Again, many thanks for all the advices!!
Spaniard_King
29-03-2009, 12:31 PM
Fuel tank issues need to be fixed properly and adding another possible leak point is not the best option IMO
Yes it sounds a big job to cut it out and repair/replace but may be cost effective in the long run. Any good fiberglasser should be able to cut thew tank out and glass it back in without too much dramma.
Leaking fuel into the hull is not a good situation.. try to avoid it at any cost IMO
sharkcat one
29-03-2009, 09:21 PM
Just one thing Pink Panther don't use epoxy near fuel , what is better than stag is SIKA ( not silcon ) as silcon is no good with fuel either but sika is excellent.

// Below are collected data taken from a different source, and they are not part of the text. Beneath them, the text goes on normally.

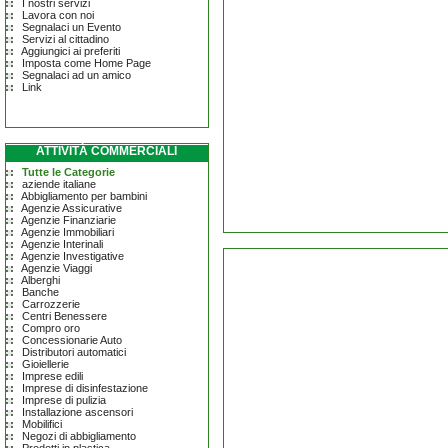
I nostri servizi
Lavora con noi
Segnalaci un Evento
Servizi al cittadino
Aggiungici ai preferiti
Imposta come Home Page
Segnalaci ad un amico
Link
ATTIVITÀ COMMERCIALI
Tutte le Categorie
aziende italiane
Abbigliamento per bambini
Agenzie Assicurative
Agenzie Finanziarie
Agenzie Immobiliari
Agenzie Interinali
Agenzie Investigative
Agenzie Viaggi
Alberghi
Banche
Carrozzerie
Centri Benessere
Compro oro
Concessionarie Auto
Distributori automatici
Gioiellerie
Imprese edili
Imprese di disinfestazione
Imprese di pulizia
Installazione ascensori
Mobilifici
Negozi di abbigliamento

Fuel will eat away epoxy and silcon over time.
Cheers.
Mr__Bean
29-03-2009, 10:44 PM
Before you hack into the tank are you 100% the problem is within the tank?
Fuel line air leaks and fuel pump issues can also occur as the fuel level goes down and the has to suck harder to lift the fuel higher.
Have you triple checked all of the fuel lines?
The bottom half of the dip tube failing just doesn't sound right to me.
- Darren
trueblue
30-03-2009, 08:37 AM
new fuel tank time...
cormorant
30-03-2009, 01:02 PM
What ID is the current spear and what ID does your motor require?
If the spear is the issue (and I haven't seen one corrode half way up - seen en bent and snapped at welds etc where they are manufactured and not supported next to a a baffel or not strong enough pipe ) it would be very easy just to sleeve the old spear internally with some new pipe. and use a second pipe clamp at the top to seal both off and it would also prove that it was the pickup that was stuffed.
If you have tp go ibto teh tank a smaller 100mm hole is always better and a oval or rectangular shape as it allows you to insert and fix a backing plate. A square or circle don't allow this . If you keep it a standard size there would be spare parts of nitrile fuel sender gaskets avaliable.
As always be aware of danger of fuel fumes , it's not the fuel but the fumes taht start the explosion.